Using put spreads as an example, Ungari noted that the key is to map out the hedges with two different downside market scenarios.

“So, a single all-weather hedge in a way doesn't exist. You need to create an all-weather portfolio of hedges that aim to work in every situation against a portfolio,” she added.

Left to right: Sorin Ionescu, Jagadish Chalasani, Sandrine Ungari and Imene Moussa (moderator) 

The adoption of QIS has shifted from pure systematic call options and put buying programmes to a broader approach focusing on asset allocation and diversification, according to Jagadish Chalasani, co-head of linear FICC and cross-asset strategic indices at J.P. Morgan.

Compared with long put options, QIS such as trend following, long variance across asset classes and reactive strategies which can take positions intraday, may bring a similar or even better outcome without being contractual with the counterparty in nature, said the executive director.

“If you look at QIS-oriented hedging solutions today, they started with the baseline of collar strategies before [turning] quickly into more statistical hedging tools," he said.

Jagdish also pointed to the shift from quarterly to daily hedging for smother risk mitigation.

Sorin Ionescu, managing director, head of QIS structuring at Deutsche Bank, has observed an increasing adoption of these strategies over the past decade.

The German bank rolled out its first cross-asset defensive portfolio for a pension fund in the Nordics in 2014, Ionescu recalled.

“Since then, this field has evolved tremendously in terms of the nature of the clients all the way now to even discretionary portfolio managers, but more importantly, the technology to select these strategies to construct portfolios, as well as the range of candidate strategies available,” he said.

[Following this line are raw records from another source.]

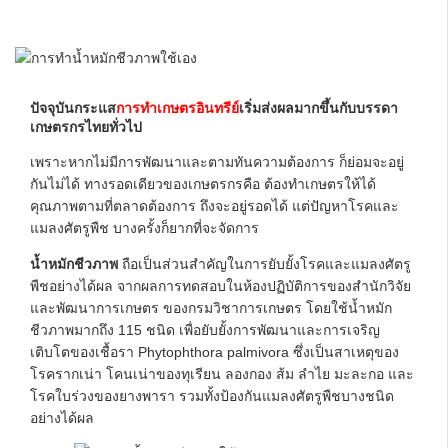
ปัจจุบันกระแส
การทำเกษตรอินทรีย์
เริ่มส่งผลมากขึ้นกับบรรดา
เกษตรกรไทยทั่วไป
เพราะหากไม่มีการพัฒนาและตามทันความต้องการ ก็ย่อมจะอยู่
กันไม่ได้ ทางรอดเดียวของเกษตรกรคือ ต้องทำเกษตรให้ได้
คุณภาพตามที่ตลาดต้องการ ถึงจะอยู่รอดได้ แต่ปัญหาโรคและ
แมลงศัตรูพืช บางครั้งก็ยากที่จะจัดการ
น้ำหมักชีวภาพ
ถือเป็นส่วนสำคัญในการยับยั้งโรคและแมลงศัตรู
พืชอย่างได้ผล จากผลการทดสอบในห้องปฏิบัติการของสำนักวิจัย
และพัฒนาการเกษตร ของกรมวิชาการเกษตร โดยใช้น้ำหมัก
ชีวภาพมากถึง 115 ชนิด เพื่อยับยั้งการพัฒนาและการเจริญ
เติบโตของเชื้อรา Phytophthora palmivora ซึ่งเป็นสาเหตุของ
โรครากเน่า โคนเน่าของทุเรียน ลองกอง ส้ม ลำไย มะละกอ และ
โรคใบร่วงของยางพารา รวมทั้งป้องกันแมลงศัตรูพืชบางชนิด
อย่างได้ผล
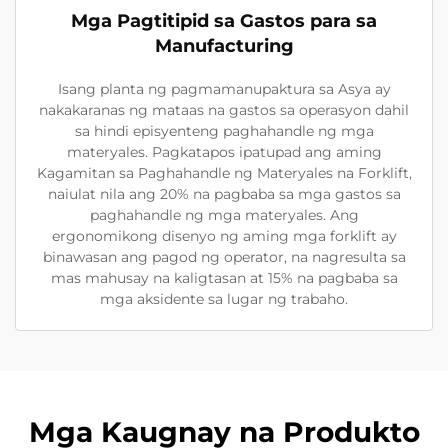
Mga Pagtitipid sa Gastos para sa
Manufacturing
Isang planta ng pagmamanupaktura sa Asya ay
nakakaranas ng mataas na gastos sa operasyon dahil
sa hindi episyenteng paghahandle ng mga
materyales. Pagkatapos ipatupad ang aming
Kagamitan sa Paghahandle ng Materyales na Forklift,
naiulat nila ang 20% na pagbaba sa mga gastos sa
paghahandle ng mga materyales. Ang
ergonomikong disenyo ng aming mga forklift ay
binawasan ang pagod ng operator, na nagresulta sa
mas mahusay na kaligtasan at 15% na pagbaba sa
mga aksidente sa lugar ng trabaho.
Mga Kaugnay na Produkto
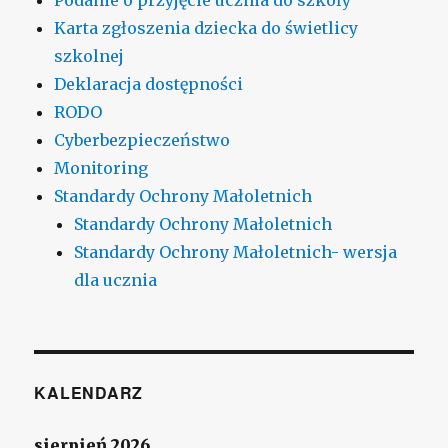
Karta zgłoszenia dziecka do świetlicy
szkolnej
Deklaracja dostępności
RODO
Cyberbezpieczeństwo
Monitoring
Standardy Ochrony Małoletnich
Standardy Ochrony Małoletnich
Standardy Ochrony Małoletnich- wersja
dla ucznia
KALENDARZ
sierpień 2026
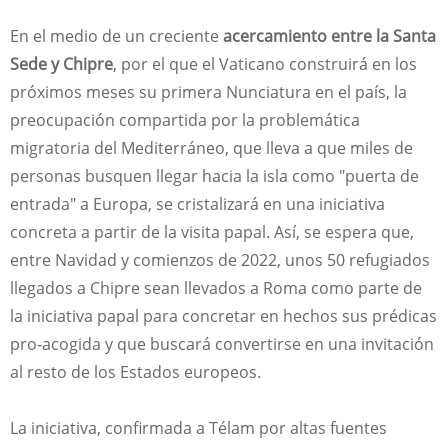
En el medio de un creciente
acercamiento entre la Santa
Sede y Chipre
, por el que el Vaticano construirá en los
próximos meses su primera Nunciatura en el país, la
preocupación compartida por la problemática
migratoria del Mediterráneo, que lleva a que miles de
personas busquen llegar hacia la isla como "puerta de
entrada" a Europa, se cristalizará en una iniciativa
concreta a partir de la visita papal. Así, se espera que,
entre Navidad y comienzos de 2022, unos 50 refugiados
llegados a Chipre sean llevados a Roma como parte de
la iniciativa papal para concretar en hechos sus prédicas
pro-acogida y que buscará convertirse en una invitación
al resto de los Estados europeos.
La iniciativa, confirmada a Télam por altas fuentes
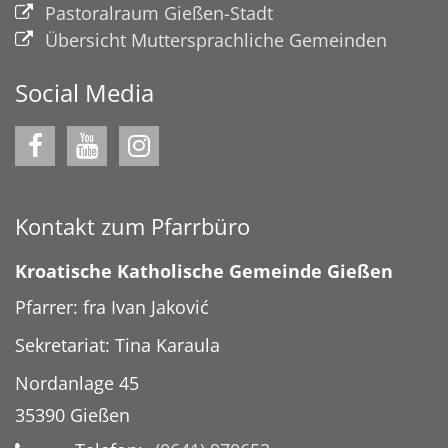
Pastoralraum Gießen-Stadt
Übersicht Muttersprachliche Gemeinden
Social Media
Kontakt zum Pfarrbüro
Kroatische Katholische Gemeinde Gießen
Pfarrer: fra Ivan Jaković
Sekretariat: Tina Karaula
Nordanlage 45
35390
Gießen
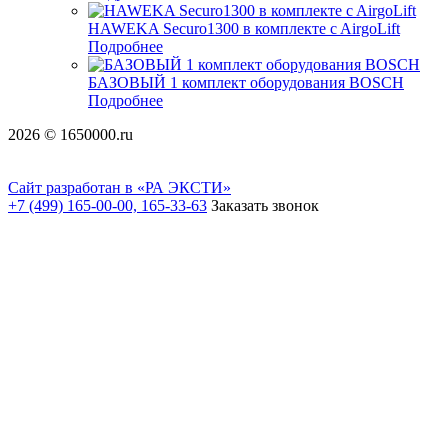
HAWEKA Securo1300 в комплекте c AirgoLift
Подробнее
БАЗОВЫЙ 1 комплект оборудования BOSCH
Подробнее
2026 © 1650000.ru
Сайт разработан в «РА ЭКСТИ»
+7 (499) 165-00-00, 165-33-63
Заказать звонок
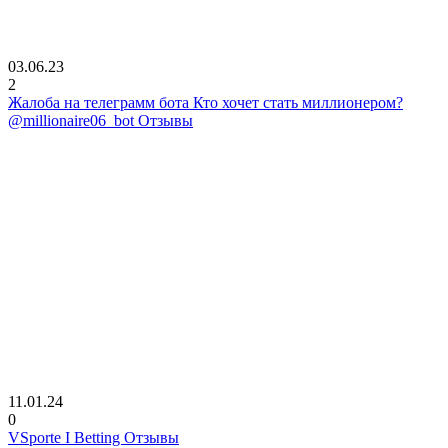
03.06.23
2
Жалоба на телеграмм бота Кто хочет стать миллионером?
@millionaire06_bot Отзывы
11.01.24
0
VSporte I Betting Отзывы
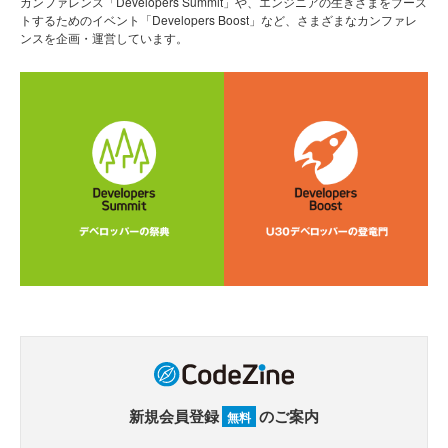
カンファレンス「Developers Summit」や、エンジニアの生きざまをブース
トするためのイベント「Developers Boost」など、さまざまなカンファレ
ンスを企画・運営しています。
新規会員登録
のご案内
無料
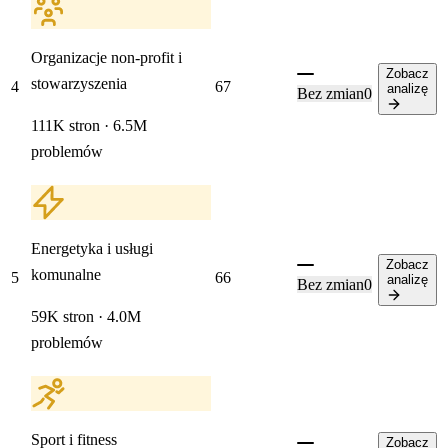
Organizacje non-profit i
Zobacz
stowarzyszenia
4
67
analizę
Bez zmian
0
111K stron · 6.5M
problemów
Energetyka i usługi
Zobacz
komunalne
5
66
analizę
Bez zmian
0
59K stron · 4.0M
problemów
Sport i fitness
Zobacz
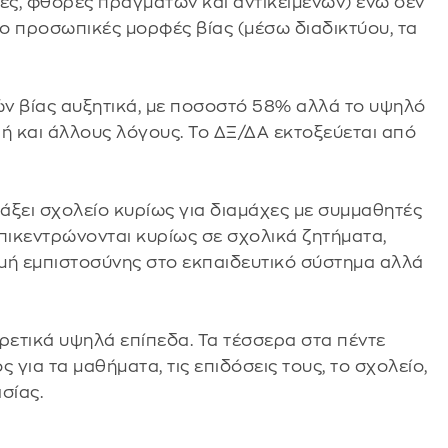
ές, φθορές πραγμάτων και αντικειμένων) ενώ δεν
ο προσωπικές μορφές βίας (μέσω διαδικτύου, τα
ριών βίας αυξητικά, με ποσοστό 58% αλλά το υψηλό
 και άλλους λόγους. Το ΔΞ/ΔΑ εκτοξεύεται από
λλάξει σχολείο κυρίως για διαμάχες με συμμαθητές
επικεντρώνονται κυρίως σε σχολικά ζητήματα,
μή εμπιστοσύνης στο εκπαιδευτικό σύστημα αλλά
ιρετικά υψηλά επίπεδα. Τα τέσσερα στα πέντε
 για τα μαθήματα, τις επιδόσεις τους, το σχολείο,
σίας.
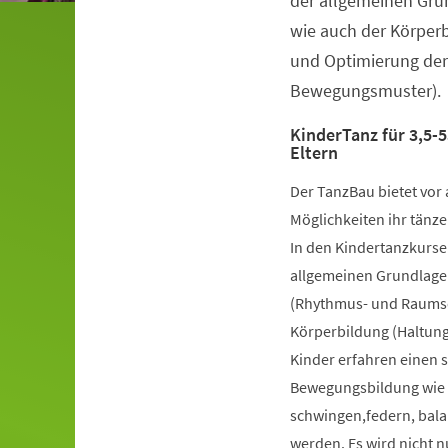
der allgemeinen Gru
wie auch der Körper
und Optimierung der
Bewegungsmuster).
KinderTanz für 3,5-5
Eltern
Der TanzBau bietet vor 
Möglichkeiten ihr tänze
In den Kindertanzkursen
allgemeinen Grundlage
(Rhythmus- und Raumsch
Körperbildung (Haltung
Kinder erfahren einen 
Bewegungsbildung wie k
schwingen,federn, bala
werden. Es wird nicht 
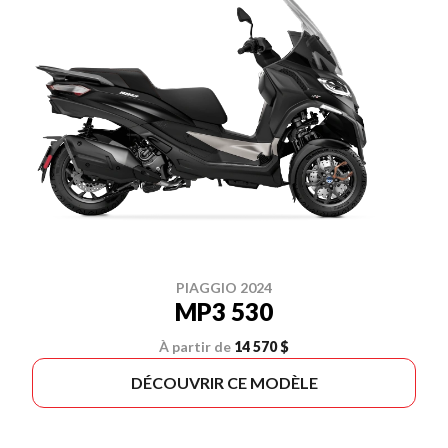
PIAGGIO 2024
MP3 530
À partir de
14 570 $
DÉCOUVRIR CE MODÈLE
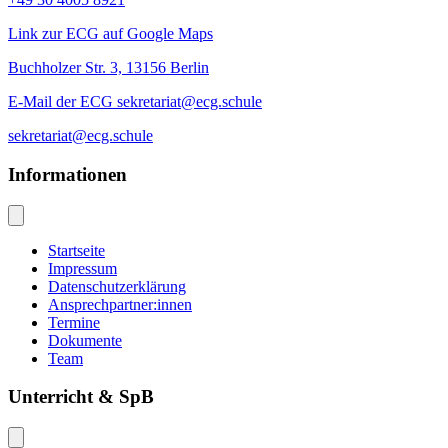
Link zur ECG auf Google Maps
Buchholzer Str. 3, 13156 Berlin
E-Mail der ECG sekretariat@ecg.schule
sekretariat@ecg.schule
Informationen
Startseite
Impressum
Datenschutzerklärung
Ansprechpartner:innen
Termine
Dokumente
Team
Unterricht & SpB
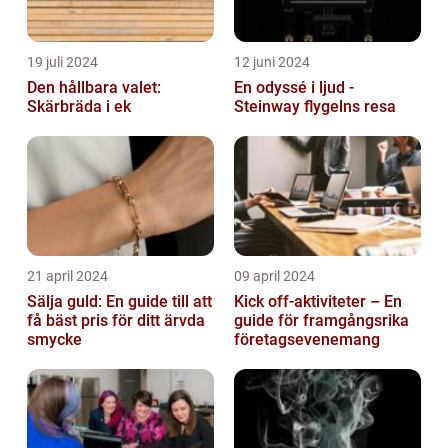
19 juli 2024
12 juni 2024
Den hållbara valet:
En odyssé i ljud -
Skärbräda i ek
Steinway flygelns resa
21 april 2024
09 april 2024
Sälja guld: En guide till att
Kick off-aktiviteter – En
få bäst pris för ditt ärvda
guide för framgångsrika
smycke
företagsevenemang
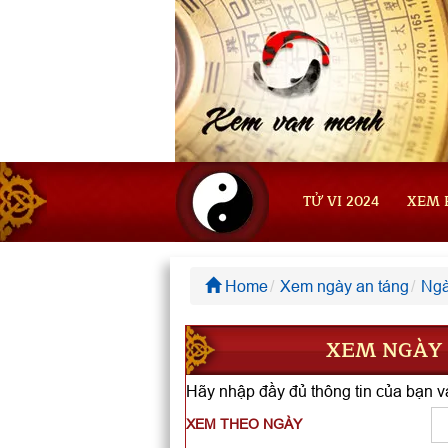
TỬ VI 2024
XEM 
Home
Xem ngày an táng
Ngà
XEM NGÀY T
Hãy nhập đầy đủ thông tin của bạn và
XEM THEO NGÀY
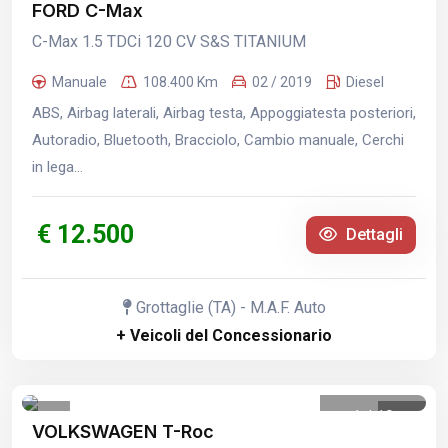
FORD C-Max
C-Max 1.5 TDCi 120 CV S&S TITANIUM
Manuale
108.400 Km
02 / 2019
Diesel
ABS, Airbag laterali, Airbag testa, Appoggiatesta posteriori,
Autoradio, Bluetooth, Bracciolo, Cambio manuale, Cerchi
in lega...
€ 12.500
Dettagli
Grottaglie (TA) - M.A.F. Auto
+ Veicoli del Concessionario
1
/
10
VOLKSWAGEN T-Roc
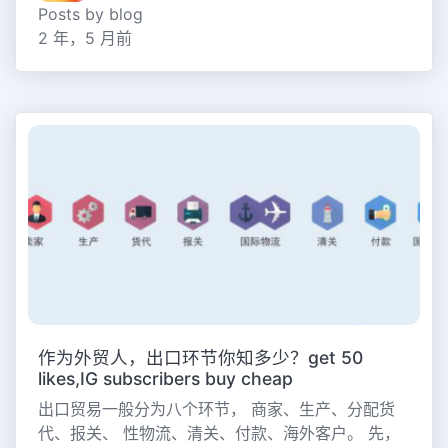
Posts by blog
2 年，5 月前
作为外贸人，出口环节你知多少？get 50
likes,IG subscribers buy cheap
出口贸易一般分为八个环节， 商家、生产、分配货
代、报关、 性物流、清关、付款、海外客户。 先，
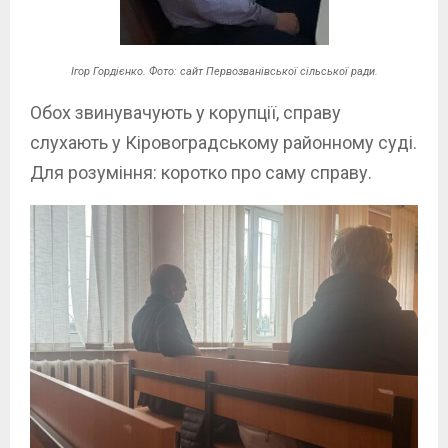
Ігор Гордієнко. Фото: сайт Первозванівської сільської ради.
Обох звинувачують у корупції, справу
слухають у Кіровоградському районному суді.
Для розуміння: коротко про саму справу.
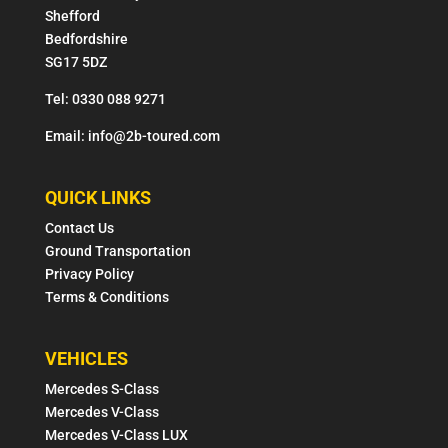
Shefford
Bedfordshire
SG17 5DZ
Tel: 0330 088 9271
Email: info@2b-toured.com
QUICK LINKS
Contact Us
Ground Transportation
Privacy Policy
Terms & Conditions
VEHICLES
Mercedes S-Class
Mercedes V-Class
Mercedes V-Class LUX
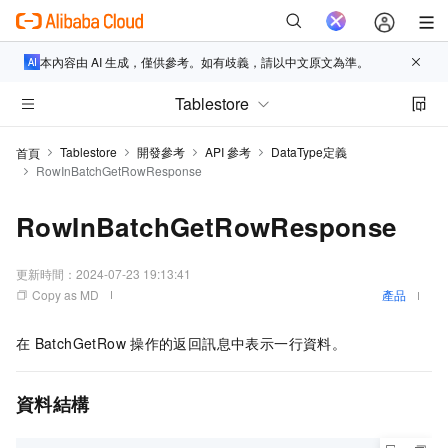
本內容由 AI 生成，僅供參考。如有歧義，請以中文原文為準。
Tablestore
Tablestore
開發參考
API 參考
DataType定義
首頁
RowInBatchGetRowResponse
RowInBatchGetRowResponse
更新時間：
2024-07-23 19:13:41
Copy as MD
產品
在
BatchGetRow
操作的返回訊息中表示一行資料。
資料結構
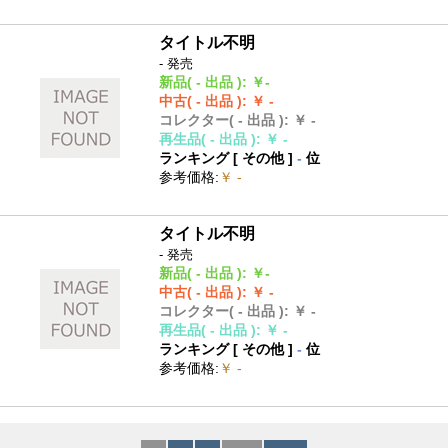
タイトル不明
- 発売
新品
( - 出品 )
:
￥-
中古
( - 出品 )
:
￥ -
コレクター
( - 出品 )
:
￥ -
再生品
( - 出品 )
:
￥ -
ランキング [
その他
]
-
位
参考価格
:
￥ -
タイトル不明
- 発売
新品
( - 出品 )
:
￥-
中古
( - 出品 )
:
￥ -
コレクター
( - 出品 )
:
￥ -
再生品
( - 出品 )
:
￥ -
ランキング [
その他
]
-
位
参考価格
:
￥ -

Another major shift at Deutsche Bank is the way the merits of each individual strategy are evaluated to potentially become candidates in portfolios.

“We have gone from an original approach where we were simply looking at the strategy profile in different drawdowns, to now using a cross-asset risk model to evaluate the macro factor sensitivity of each strategy, such that we get a much better handle on how each candidate strategy is likely to behave in a future scenario,” said Ionescu.

In addition, Deutsche Bank is now able to deliver individual strategies related to the macro scenarios that clients are concerned about, such as in an equity down & inflation up scenario vs an equity down & inflation down scenario.

This macro factor modelling is also employed in the evaluation of ‘funding strategies’, which  are increasingly used by investors to mitigate a negative carry in their portfolios alongside their defensive strategies.

“Understanding the macro factor sensitivity of each strategy and using that information in the portfolio construction is crucial in our view,” said Ionescu.